Jones, who could have embarked on a lucrative professional career, then shocked the sporting world by deciding to quit competitive golf, calling it "a cage."
"First you are expected to get into it and then you are expected to stay there. But of course, nobody can stay there," he said.
Jones instead began his dream of building his own course at Augusta, and made money writing golf books and making short instructional films for Hollywood studio Warner Brothers.
He also helped design revolutionary standardized, numbered clubs for Spalding that bore his name for more than 40 years, which replaced the hickory Scottish-style shafts he had used so well. His family company has sold his signature equipment and clothing since 2003.

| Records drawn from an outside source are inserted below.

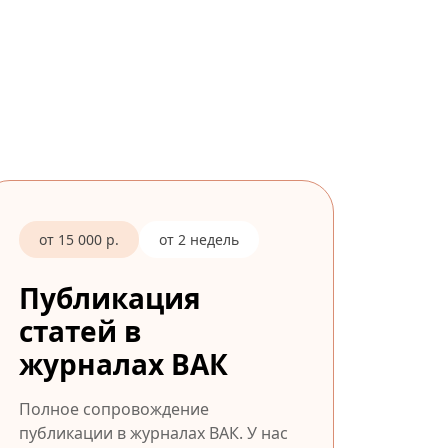
от 15 000 р.
от 2 недель
Публикация
статей в
журналах ВАК
Полное сопровождение
публикации в журналах ВАК. У нас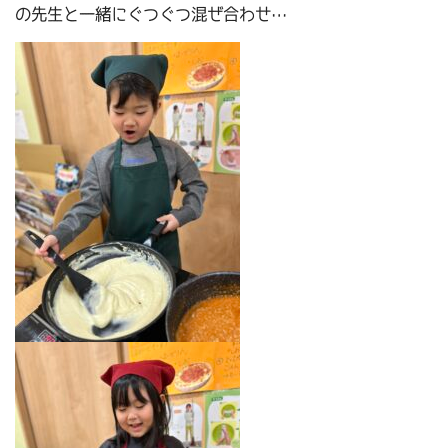
の先生と一緒にぐつぐつ混ぜ合わせ…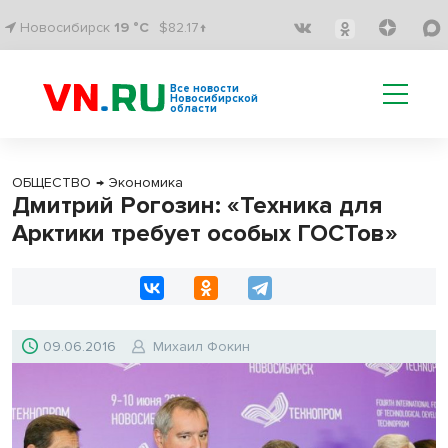
Новосибирск
19 °C
$82.17↑
Все новости
Новосибирской
области
ОБЩЕСТВО
→
Экономика
Дмитрий Рогозин: «Техника для
Арктики требует особых ГОСТов»
09.06.2016
Михаил Фокин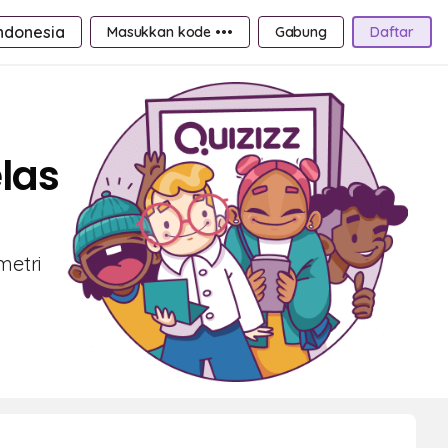
ndonesia
Masukkan kode •••
Gabung
Daftar
las
metri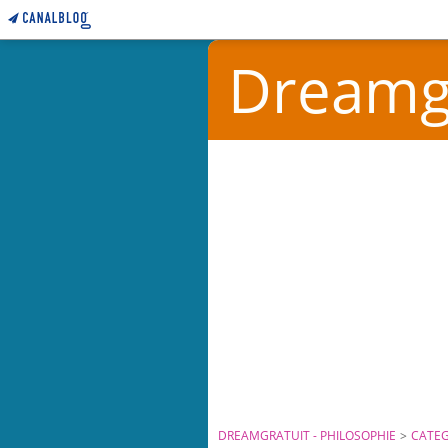
Dreamgr
DREAMGRATUIT - PHILOSOPHIE
>
CATEG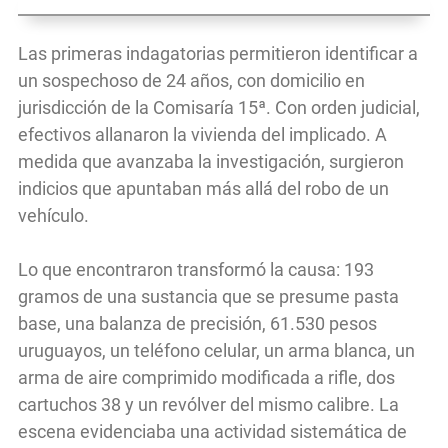
Las primeras indagatorias permitieron identificar a
un sospechoso de 24 años, con domicilio en
jurisdicción de la Comisaría 15ª. Con orden judicial,
efectivos allanaron la vivienda del implicado. A
medida que avanzaba la investigación, surgieron
indicios que apuntaban más allá del robo de un
vehículo.
Lo que encontraron transformó la causa: 193
gramos de una sustancia que se presume pasta
base, una balanza de precisión, 61.530 pesos
uruguayos, un teléfono celular, un arma blanca, un
arma de aire comprimido modificada a rifle, dos
cartuchos 38 y un revólver del mismo calibre. La
escena evidenciaba una actividad sistemática de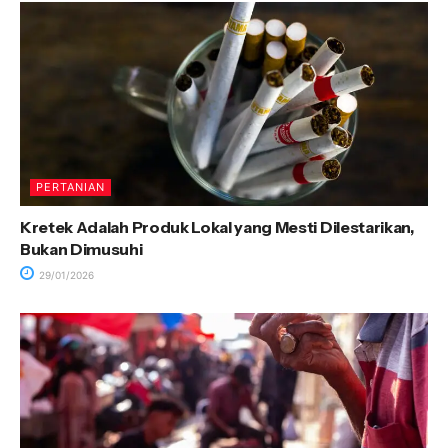
PERTANIAN
Kretek Adalah Produk Lokal yang Mesti Dilestarikan,
Bukan Dimusuhi
29/01/2026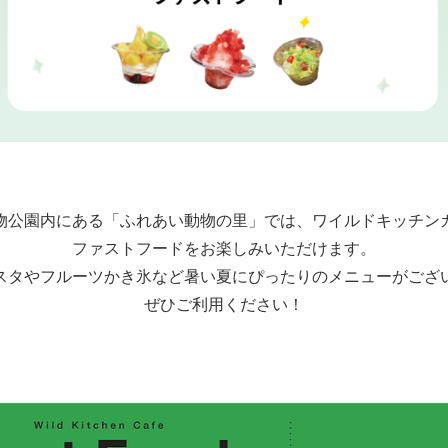
物公園内にある「ふれあい動物の里」では、ワイルドキッチン
ファストフードをお楽しみいただけます。
スタやフルーツかき氷など暑い夏にぴったりのメニューがござ
ぜひご利用ください！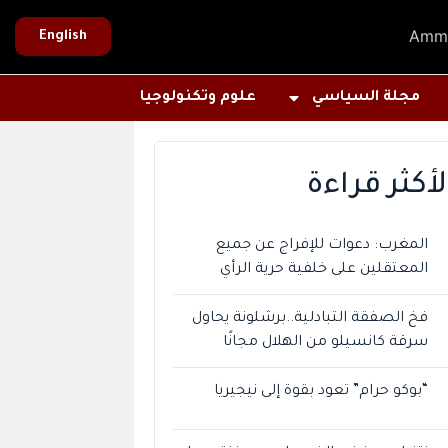
Amm
English
مجلة السياسي
علوم وتكنولوجيا
لأكثر قراءة
المغرب: دعوات للإفراج عن جميع
المعتقلين على خلفية حرية الرأي
فخ الصفقة التبادلية..برشلونة يحاول
سرقة كانسيلو من الهلال مجانًا
“بوكو حرام” تعود بقوة إلى نيجيريا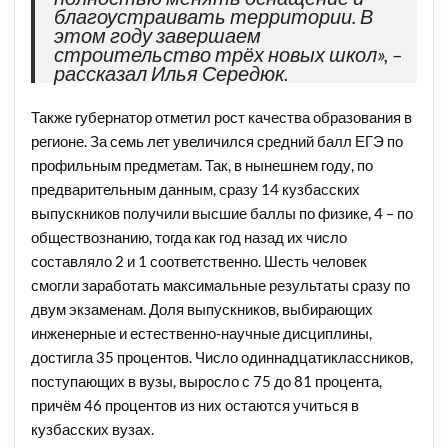
благоустраивать территории. В
этом году завершаем
строительство трёх новых школ», –
рассказал Илья Середюк.
Также губернатор отметил рост качества образования в
регионе. За семь лет увеличился средний балл ЕГЭ по
профильным предметам. Так, в нынешнем году, по
предварительным данным, сразу 14 кузбасских
выпускников получили высшие баллы по физике, 4 – по
обществознанию, тогда как год назад их число
составляло 2 и 1 соответственно. Шесть человек
смогли заработать максимальные результаты сразу по
двум экзаменам. Доля выпускников, выбирающих
инженерные и естественно-научные дисциплины,
достигла 35 процентов. Число одиннадцатиклассников,
поступающих в вузы, выросло с 75 до 81 процента,
причём 46 процентов из них остаются учиться в
кузбасских вузах.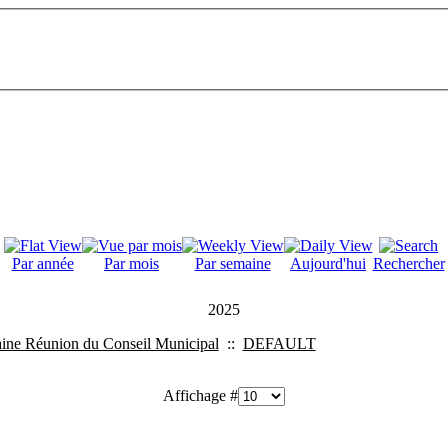
Par année
Par mois
Par semaine
Aujourd'hui
Rechercher
2025
ine Réunion du Conseil Municipal
::
DEFAULT
Affichage #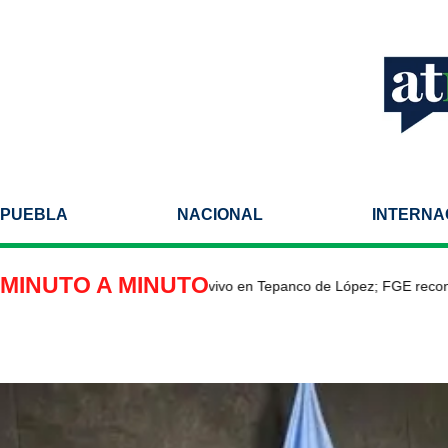
PUEBLA
NACIONAL
INTERNA
MINUTO A MINUTO
 Valentín tras ser quemado vivo en Tepanco de López; FGE reconfigura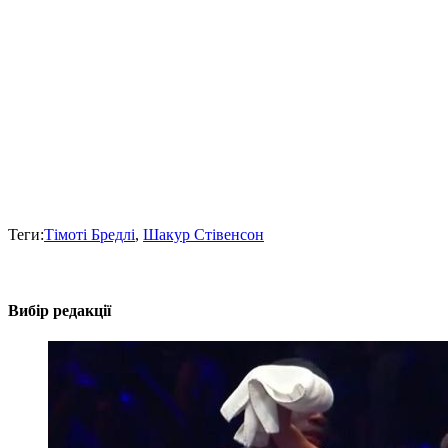
Теги:
Тімоті Бредлі
,
Шакур Стівенсон
Вибір редакції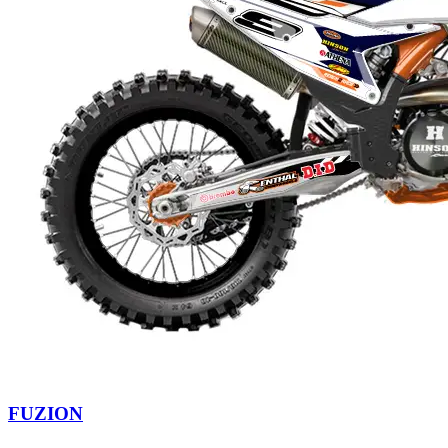
FUZION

Jones served in the U.S. Army as a lieutenant colonel during World War II, but ailing health ended his playing participation at the Masters after 1948. His best finish at his own tournament was 13th in its inaugural year 1934, as he concentrated on his hosting duties.

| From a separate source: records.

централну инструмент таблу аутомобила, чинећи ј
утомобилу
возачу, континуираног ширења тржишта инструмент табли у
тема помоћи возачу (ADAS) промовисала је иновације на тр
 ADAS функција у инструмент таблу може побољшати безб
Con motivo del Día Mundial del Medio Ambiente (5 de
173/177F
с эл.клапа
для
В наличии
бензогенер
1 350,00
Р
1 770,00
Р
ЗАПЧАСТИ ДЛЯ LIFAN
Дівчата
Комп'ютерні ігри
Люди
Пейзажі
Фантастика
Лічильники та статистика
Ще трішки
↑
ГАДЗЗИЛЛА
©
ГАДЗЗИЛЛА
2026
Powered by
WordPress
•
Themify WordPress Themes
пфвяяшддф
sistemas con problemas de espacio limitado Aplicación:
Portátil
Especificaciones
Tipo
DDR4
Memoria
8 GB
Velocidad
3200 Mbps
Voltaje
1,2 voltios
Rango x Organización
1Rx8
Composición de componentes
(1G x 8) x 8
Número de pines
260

Additionally, he became president of the Atlanta Athletic Club as his father did half a century before him, and played a significant role in its move to Johns Creek in the 1960s.
In November 1971, just a month before his death, Jones wrote a letter to the U.S. Golf Association that led to his club's Highlands course hosting its first major tournament, the 1976 U.S. Open.
"I should be most happy if my old club should become the host for my favorite golf tournament ... I can assure you that the championship will be royally entertained," Jones wrote.
"I wish I could look forward to seeing you in Augusta again this fall, but I suppose my days there have about ended."
Confined to a wheelchair by long-term spinal problems, Jones passed away at the age of 69 a week before Christmas.
"That was an impactful letter," AAC general manager Chris Borders told the PGA website.
"I'm sure when the president of the USGA received it in 1971 he felt, 'Well I really don't have any other choice, we have to take it to the Atlanta Athletic Club."
The club hosted the PGA Championship for the first time in 1981, when Larry Nelson won, and most recently in 2001 as fellow American David Toms triumphed.
Visitors to this week's tournament will be greeted by a statue of Jones outside the clubhouse.
"We specifically did not pick one of him in his swing because we felt it was more important that he gave the appearance of welcoming people into the club, and one of hospitality. He was such a great gentleman," Borders said.
"He guided the club not just with golf but with our athletic endeavors, all our dining and social activities. The club was a very important place for him to be."